───── Data to process

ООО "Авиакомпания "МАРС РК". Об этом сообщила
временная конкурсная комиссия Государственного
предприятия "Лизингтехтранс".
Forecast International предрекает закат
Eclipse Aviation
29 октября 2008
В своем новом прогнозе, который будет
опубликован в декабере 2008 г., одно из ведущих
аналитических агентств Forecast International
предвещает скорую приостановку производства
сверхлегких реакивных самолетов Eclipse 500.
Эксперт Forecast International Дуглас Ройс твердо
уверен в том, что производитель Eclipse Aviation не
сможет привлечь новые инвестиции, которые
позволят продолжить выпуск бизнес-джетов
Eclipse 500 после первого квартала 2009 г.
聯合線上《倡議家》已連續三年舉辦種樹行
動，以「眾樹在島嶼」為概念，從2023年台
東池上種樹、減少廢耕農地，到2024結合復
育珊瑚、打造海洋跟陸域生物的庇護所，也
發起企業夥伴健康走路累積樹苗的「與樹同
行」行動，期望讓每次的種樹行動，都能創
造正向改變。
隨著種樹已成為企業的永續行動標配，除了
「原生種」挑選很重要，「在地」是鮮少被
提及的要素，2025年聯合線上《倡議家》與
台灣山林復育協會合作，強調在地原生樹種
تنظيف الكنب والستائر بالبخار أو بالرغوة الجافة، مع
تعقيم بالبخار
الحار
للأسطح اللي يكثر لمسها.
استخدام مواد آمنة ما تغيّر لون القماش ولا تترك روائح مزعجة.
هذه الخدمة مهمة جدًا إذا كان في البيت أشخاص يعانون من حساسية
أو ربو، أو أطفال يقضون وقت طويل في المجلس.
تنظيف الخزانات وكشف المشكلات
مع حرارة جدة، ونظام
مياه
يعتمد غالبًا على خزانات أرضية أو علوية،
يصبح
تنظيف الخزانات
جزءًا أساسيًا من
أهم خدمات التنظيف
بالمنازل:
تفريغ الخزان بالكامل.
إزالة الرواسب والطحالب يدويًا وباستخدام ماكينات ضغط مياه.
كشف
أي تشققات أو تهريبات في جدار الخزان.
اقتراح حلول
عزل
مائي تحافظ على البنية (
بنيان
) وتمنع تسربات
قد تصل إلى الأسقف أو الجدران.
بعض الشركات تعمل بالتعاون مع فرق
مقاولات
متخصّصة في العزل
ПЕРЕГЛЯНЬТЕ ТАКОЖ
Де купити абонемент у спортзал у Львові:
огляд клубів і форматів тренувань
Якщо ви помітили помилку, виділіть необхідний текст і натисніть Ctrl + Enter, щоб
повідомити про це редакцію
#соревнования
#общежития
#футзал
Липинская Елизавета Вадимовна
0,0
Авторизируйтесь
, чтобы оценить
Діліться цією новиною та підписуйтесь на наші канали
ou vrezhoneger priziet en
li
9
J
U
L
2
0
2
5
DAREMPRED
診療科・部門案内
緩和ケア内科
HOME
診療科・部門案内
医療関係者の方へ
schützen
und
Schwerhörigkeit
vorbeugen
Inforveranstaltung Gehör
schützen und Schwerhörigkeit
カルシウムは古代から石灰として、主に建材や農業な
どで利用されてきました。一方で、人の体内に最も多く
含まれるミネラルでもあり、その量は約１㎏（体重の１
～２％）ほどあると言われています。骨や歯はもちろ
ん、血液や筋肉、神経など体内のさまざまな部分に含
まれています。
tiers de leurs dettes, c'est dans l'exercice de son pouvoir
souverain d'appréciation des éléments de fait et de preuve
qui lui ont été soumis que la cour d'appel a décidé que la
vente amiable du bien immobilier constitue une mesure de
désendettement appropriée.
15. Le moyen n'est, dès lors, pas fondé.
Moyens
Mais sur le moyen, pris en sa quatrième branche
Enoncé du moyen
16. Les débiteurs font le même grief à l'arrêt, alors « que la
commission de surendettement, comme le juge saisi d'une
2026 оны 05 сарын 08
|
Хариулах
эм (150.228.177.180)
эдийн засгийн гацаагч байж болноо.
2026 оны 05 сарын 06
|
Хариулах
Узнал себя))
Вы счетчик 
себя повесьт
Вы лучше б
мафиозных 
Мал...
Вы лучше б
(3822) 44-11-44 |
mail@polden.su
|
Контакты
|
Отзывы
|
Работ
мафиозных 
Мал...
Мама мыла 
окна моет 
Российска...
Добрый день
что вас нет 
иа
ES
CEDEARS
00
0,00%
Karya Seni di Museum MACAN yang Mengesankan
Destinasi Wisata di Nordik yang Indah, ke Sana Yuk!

──────────

What is required
Please make an exact copy of the lines above from the line with "сверхлегких реакивных самолетов Eclipse 500." through the line with "發起企業夥伴健康走路累積樹苗的「與樹同", both ends included.

Response box
сверхлегких реакивных самолетов Eclipse 500.
Эксперт Forecast International Дуглас Ройс твердо
уверен в том, что производитель Eclipse Aviation не
сможет привлечь новые инвестиции, которые
позволят продолжить выпуск бизнес-джетов
Eclipse 500 после первого квартала 2009 г.
聯合線上《倡議家》已連續三年舉辦種樹行
動，以「眾樹在島嶼」為概念，從2023年台
東池上種樹、減少廢耕農地，到2024結合復
育珊瑚、打造海洋跟陸域生物的庇護所，也
發起企業夥伴健康走路累積樹苗的「與樹同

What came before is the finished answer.